**Exercise description**
Please retype the data below line for line and leave out every picture.

**Information given**
=== Begin Enclosure ===

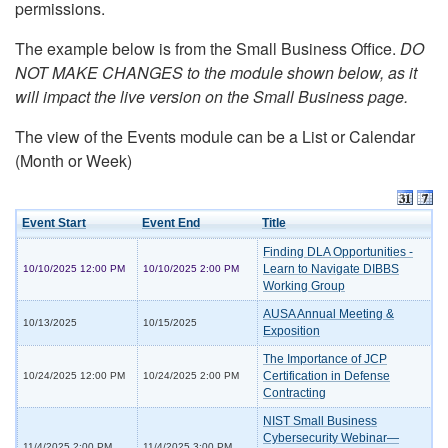
permissions.
The example below is from the Small Business Office.
DO
NOT MAKE CHANGES to the module shown below, as it
will impact the live version on the Small Business page.
The view of the Events module can be a List or Calendar
(Month or Week)
Event Start
Event End
Title
Finding DLA Opportunities -
Learn to Navigate DIBBS
10/10/2025 12:00 PM
10/10/2025 2:00 PM
Working Group
AUSA Annual Meeting &
10/13/2025
10/15/2025
Exposition
The Importance of JCP
Certification in Defense
10/24/2025 12:00 PM
10/24/2025 2:00 PM
Contracting
NIST Small Business
Cybersecurity Webinar—
11/4/2025 2:00 PM
11/4/2025 3:00 PM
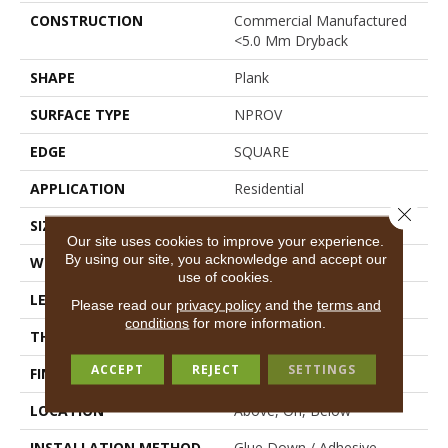
CONSTRUCTION
Commercial Manufactured
<5.0 Mm Dryback
SHAPE
Plank
SURFACE TYPE
NPROV
EDGE
SQUARE
APPLICATION
Residential
Close 
SIZE
6" X 48"
Our site uses cookies to improve your experience.
By using our site, you acknowledge and accept our
WIDTH
6"
use of cookies.
LENGTH
48"
Please read our
privacy policy
and the
terms and
conditions
for more information.
THICKNESS
2.5 Mm
ACCEPT
REJECT
SETTINGS
FINISH COATING
Scuffresist
LOCATION
Above, On, Below
INSTALLATION METHOD
Glue Down / Adhesive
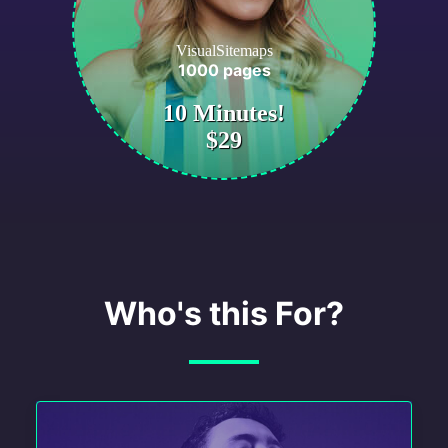
VisualSitemaps
1000 pages
10 Minutes!
$29
Who's this For?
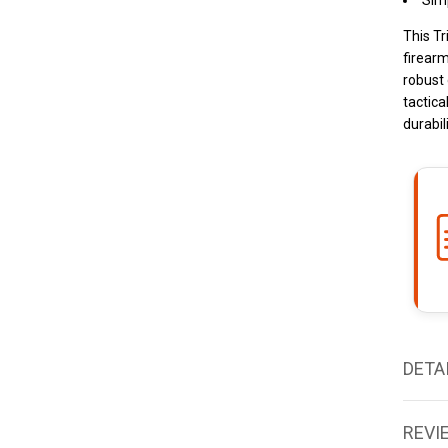
Simp
This Tr
firearm
robust 
tactica
durabili
DETA
REVI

=== End Enclosure ===

**Solution below**
permissions.
The example below is from the Small Business Office.
DO
NOT MAKE CHANGES to the module shown below, as it
will impact the live version on the Small Business page.
The view of the Events module can be a List or Calendar
(Month or Week)
Event Start
Event End
Title
Finding DLA Opportunities -
Learn to Navigate DIBBS
10/10/2025 12:00 PM
10/10/2025 2:00 PM
Working Group
AUSA Annual Meeting &
10/13/2025
10/15/2025
Exposition
The Importance of JCP
Certification in Defense
10/24/2025 12:00 PM
10/24/2025 2:00 PM
Contracting
NIST Small Business
Cybersecurity Webinar—
11/4/2025 2:00 PM
11/4/2025 3:00 PM
CONSTRUCTION
Commercial Manufactured
<5.0 Mm Dryback
SHAPE
Plank
SURFACE TYPE
NPROV
EDGE
SQUARE
APPLICATION
Residential
Close 
SIZE
6" X 48"
Our site uses cookies to improve your experience.
By using our site, you acknowledge and accept our
WIDTH
6"
use of cookies.
LENGTH
48"
Please read our
privacy policy
and the
terms and
conditions
for more information.
THICKNESS
2.5 Mm
ACCEPT
REJECT
SETTINGS
FINISH COATING
Scuffresist
LOCATION
Above, On, Below
INSTALLATION METHOD
Glue Down / Adhesive
VisualSitemaps
1000 pages
10 Minutes!
$29
Who's this For?
Simp
This Tr
firearm
robust 
tactica
durabili
DETA
REVI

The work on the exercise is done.